PROBLEM REQUIREMENTS: Lines before the one containing "وظائف شورای اسلامی شهر" are left out; that line and all after it, through the end of the records, must be transcribed exactly.

Extracted page text data:

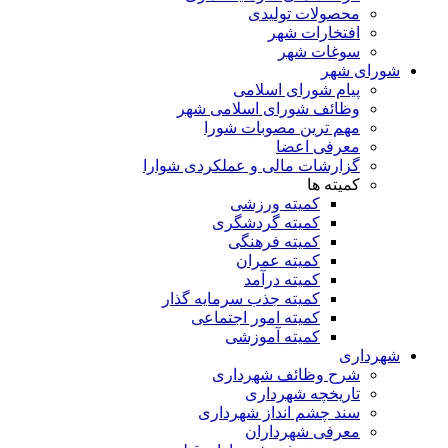
محصولات تولیدی
افتخارات شهر
سوغات شهر
شورای شهر
پیام شورای اسلامی
وظائف شورای اسلامی شهر
مهم ترین مصوبات شورا
معرفی اعضا
گزارشات مالی و عملکردی شوارا
کمیته ها
کمیته ورزشی
کمیته گردشگری
کمیته فرهنگی
کمیته عمران
کمیته درآمد
کمیته جذب سرمایه گذار
کمیته امور اجتماعی
کمیته آموزشی
شهرداری
شرح وظائف شهرداری
تاریخچه شهرداری
سند چشم انداز شهرداری
معرفی شهرداران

REPLY:
وظائف شورای اسلامی شهر
مهم ترین مصوبات شورا
معرفی اعضا
گزارشات مالی و عملکردی شوارا
کمیته ها
کمیته ورزشی
کمیته گردشگری
کمیته فرهنگی
کمیته عمران
کمیته درآمد
کمیته جذب سرمایه گذار
کمیته امور اجتماعی
کمیته آموزشی
شهرداری
شرح وظائف شهرداری
تاریخچه شهرداری
سند چشم انداز شهرداری
معرفی شهرداران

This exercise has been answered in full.